The launch of the energy-efficient Ethereum 2.0 network will popularize a mechanism called Proof-of-Stake and make staking a more attractive source of income for both professional and individual investors, according to a new report from JPMorgan analysts.

According to the authors of the document, holders of coins in staking in PoS networks currently receive about $ 9 billion in income annually from their investments. And in the future, this indicator should only increase.

At the moment, Ethereum is working on the Proof-of-Work consensus algorithm, which also powers Bitcoin. This means that new blocks in the network are created by miners who have expensive computing equipment. They look for solutions for new blocks by choosing combinations – hashes – and receive a reward for this.

However, in the coming months, the cryptocurrency will switch to the Proof-of-Stake algorithm. This means that mining will essentially become virtual, and computing equipment is no longer needed to ensure the operation of the network and earn cryptocurrency. Instead, you will need to block a certain amount of coins. We wrote more about updating the Eth network to version 2.0 along with the scheduled update stages in a separate article. We recommend that you familiarize yourself in order to understand the meaning of what is happening in the niche.

According to representatives of the JP Morgan bank, in the future, making money in PoS networks will become a much more common option. That is, many people will join it, and the niche itself will bring more money due to the emergence of new projects.

How to make money on cryptocurrencies

Recall that staking is making a profit for blocking a certain amount of funds in cryptocurrency.

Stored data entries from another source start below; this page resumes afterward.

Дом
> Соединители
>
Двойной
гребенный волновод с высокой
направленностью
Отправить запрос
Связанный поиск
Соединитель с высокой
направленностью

In essence, staking is a guarantee that a validator – that is, a participant in the cryptocurrency network based on the Proof-of-Stake algorithm, which confirms the correctness of what is happening in the blockchain – will fulfill its duties in good faith. This means that if he suddenly allows dishonest behavior, his staking coins will be blocked. Or at least such a network participant will be fined.

For example, the penalty system on Eth2 is known as slashing. We are talking about reducing the deposit of a validator who violated the rules of the network or tried to harm it.

Experts are confident that with the transition of Ethereum to PoS, the volume of annual profit from staking will increase to $ 20 billion. According to their calculations, by 2025 the staking industry will grow to at least $ 40 billion on all blockchains suitable for this.

JPMorgan compared financial incentives in this area with cash, cash equivalents and fixed income instruments like US Treasuries. Here is an analyst quote from Cointelegraph.

Staking income can lower the opportunity cost of owning cryptocurrencies when compared to other investments in other asset classes, such as the US dollar, US Treasury bonds, or money market funds, in which the investment generates some positive nominal return. In fact, in the current environment, we see profitability as an incentive for investment.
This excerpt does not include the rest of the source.